_What is being asked_
Using the data beneath this instruction, retype only the lines from the one that contains "incluída en el compila" down to the one that contains "a la rola un toque mucho", both included, exactly as they appear.

Extracted page text data
BEGIN
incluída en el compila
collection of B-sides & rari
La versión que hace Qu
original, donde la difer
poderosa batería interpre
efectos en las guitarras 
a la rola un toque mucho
END
BEGIN
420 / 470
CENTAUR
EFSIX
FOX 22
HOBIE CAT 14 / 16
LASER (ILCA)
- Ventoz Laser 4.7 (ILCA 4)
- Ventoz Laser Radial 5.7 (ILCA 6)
END
_Task output_
incluída en el compila
collection of B-sides & rari
La versión que hace Qu
original, donde la difer
poderosa batería interpre
efectos en las guitarras 
a la rola un toque mucho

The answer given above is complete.